Professor Clive Knights and his architecture students at Portland State University are revisiting an interesting project that embraces the city as ongoing narrative. Called Plotting the City: Telltale encounters with the mythic city (the key word here being 'city'), it intertwines storytelling, walking and architecture.
Check out this invitation I recently received by email. It's a great example of why having a solid academic presence in the city provides wonderful ideas, even if they're as nutty sounding as a 'Narratorium':
Students have been asked to consider the identity of the city of Portland. They are exploring identity not as a single definition or absolute but as a multitude of myths embedded in the landscape, buildings and unfolding human drama of everyday life.
As if the city were a complex, layered script awaiting interpretation through continued acts of involvement and concern, they have trodden the streets, read signals, and plotted narratives about the neighborhoods they have explored. The project speculates on the contribution of the act of walking in interpreting urban space, architecture and cultural meaning. Quite literally, they have been walking the city in somebody else’s shoes (acquired from thrift stores) and over the past several weeks have explored 8 neighborhoods of the city on foot.
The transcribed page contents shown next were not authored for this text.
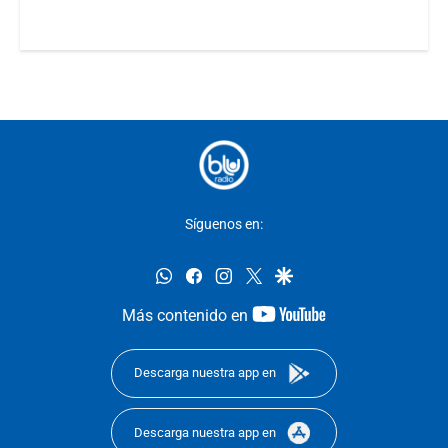
Síguenos en:
whatsapp
facebook
instagram
twitter
google
youtube-
Más contenido en
footer
Descarga nuestra app en
Descarga nuestra app en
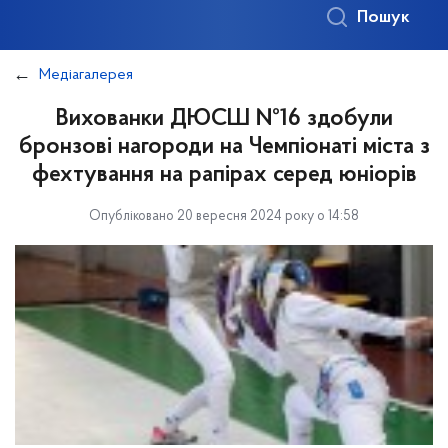
Пошук
Медіагалерея
Вихованки ДЮСШ №16 здобули
бронзові нагороди на Чемпіонаті міста з
фехтування на рапірах серед юніорів
Опубліковано 20 вересня 2024 року о 14:58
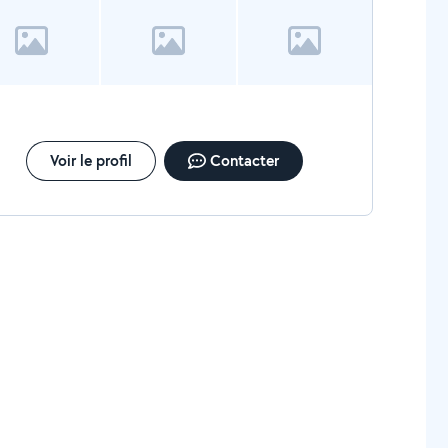
Voir le profil
Contacter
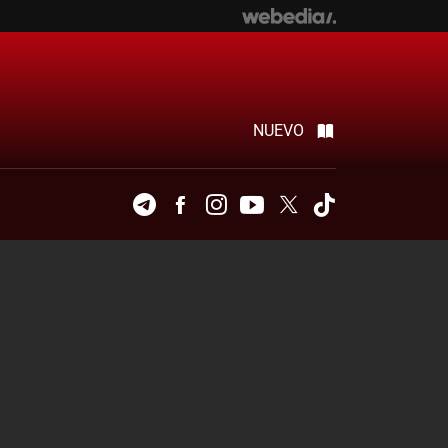
NUEVO
Telegram
Facebook
Instagram
Youtube
Twitter
Tiktok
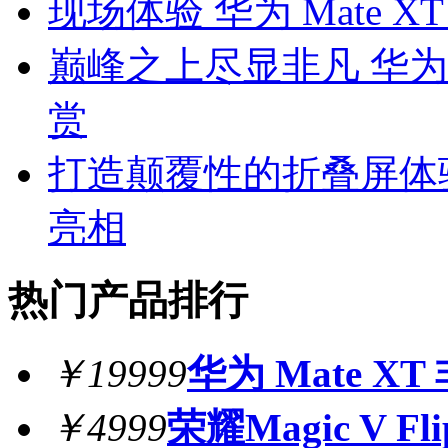
现场体验 华为 Mate 
巅峰之上尽显非凡 华为M
赏
打造颠覆性的折叠屏体验 
亮相
热门产品排行
￥19999
华为 Mate X
￥4999
荣耀Magic V Fli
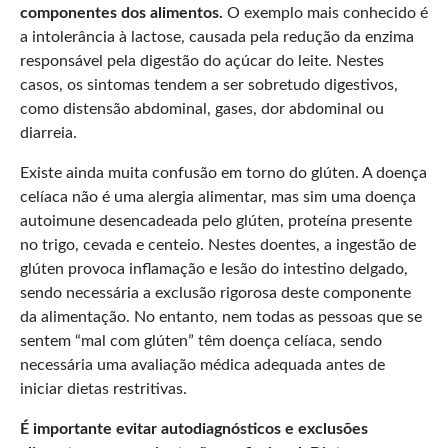
componentes dos alimentos.
O exemplo mais conhecido é
a intolerância à lactose, causada pela redução da enzima
responsável pela digestão do açúcar do leite. Nestes
casos, os sintomas tendem a ser sobretudo digestivos,
como distensão abdominal, gases, dor abdominal ou
diarreia.
Existe ainda muita confusão em torno do glúten. A doença
celíaca não é uma alergia alimentar, mas sim uma doença
autoimune desencadeada pelo glúten, proteína presente
no trigo, cevada e centeio. Nestes doentes, a ingestão de
glúten provoca inflamação e lesão do intestino delgado,
sendo necessária a exclusão rigorosa deste componente
da alimentação. No entanto, nem todas as pessoas que se
sentem “mal com glúten” têm doença celíaca, sendo
necessária uma avaliação médica adequada antes de
iniciar dietas restritivas.
É importante evitar autodiagnósticos e exclusões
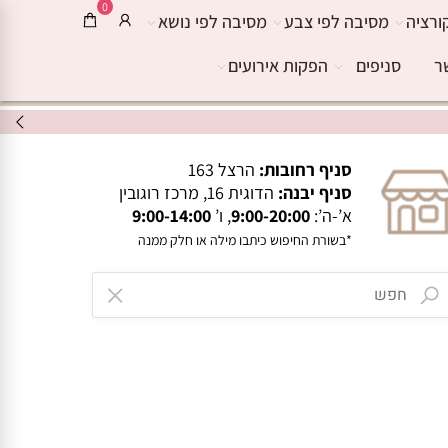
0
ורציה
מסיבה לפי צבע
מסיבה לפי נושא
ר
סניפים
הפקות אירועים
סניף רחובות:
הרצל 163
סניף יבנה:
הדוגית 16, מרכז רוגובין
א’-ה’:
9:00-20:00
, ו’
9:00-14:00
*בשורת החיפוש כיתבו מילה או חלק ממנה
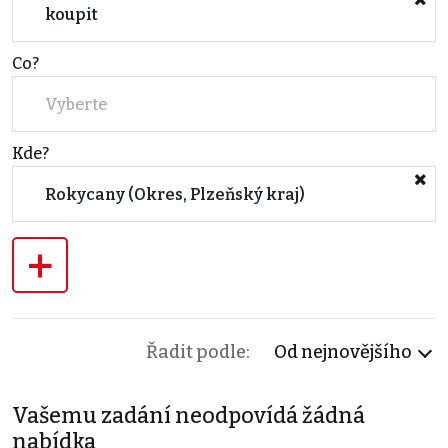
koupit
Co?
Vyberte
Kde?
Rokycany (Okres, Plzeňský kraj)
+
Řadit podle:
Od nejnovějšího
Vašemu zadání neodpovídá žádná
nabídka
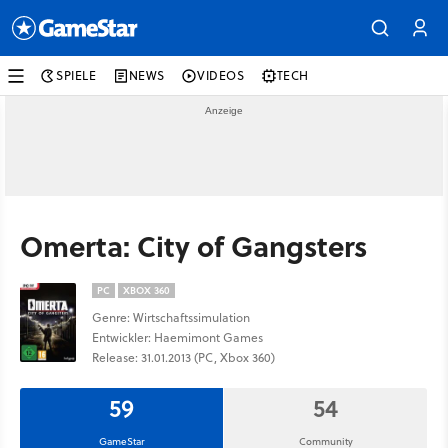
SPIELE
NEWS
VIDEOS
TECH
Omerta: City of Gangsters
PC
XBOX 360
Genre: Wirtschaftssimulation
Entwickler: Haemimont Games
Release: 31.01.2013 (PC, Xbox 360)
59
54
GameStar
Community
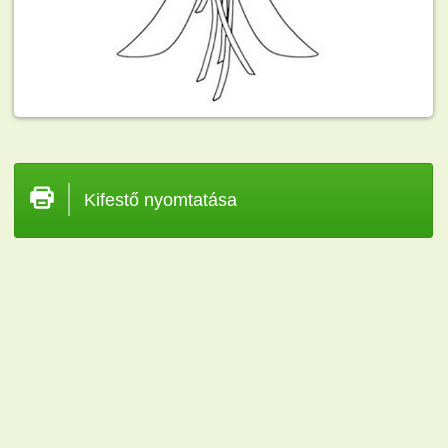
Kifestő nyomtatása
Simultaneously, they developed a character study inspired by the shoes using narrative to generate a fictional ‘other’ whose detail developed in parallel with the unfolding of the city through multiple ambulations. Students then developed stories that
interlaced these characters with a particular route and destination. These stories, and the walks that unfold within them, were then creatively translated into the form of handmade book-maps, a hybrid of literature and map, each of which can accompany and guide the reader across the city in unique ways.This e-mail is an invitation to offer your insight and response to the project and its themes by exploring the website we have constructed and by responding to any of the 17 linked ‘blogs’ that reveal each student’s experiences more fully.
We are now engaged in a discussion to define a new civic institution that we are calling a Narratorium: a place for nurturing and archiving expressions of cultural identity through storytelling. Your insights and participation are sought and welcomed. We intend to have a forum for discussion to pose ideas for the Narratorium, to which you are cordially invited (date and time will be announced shortly). We look forward to your contribution.
I just want to know when PSU football coach Jerry Glanville is going to visit the Narratorium. He'd actually be a natural for this project.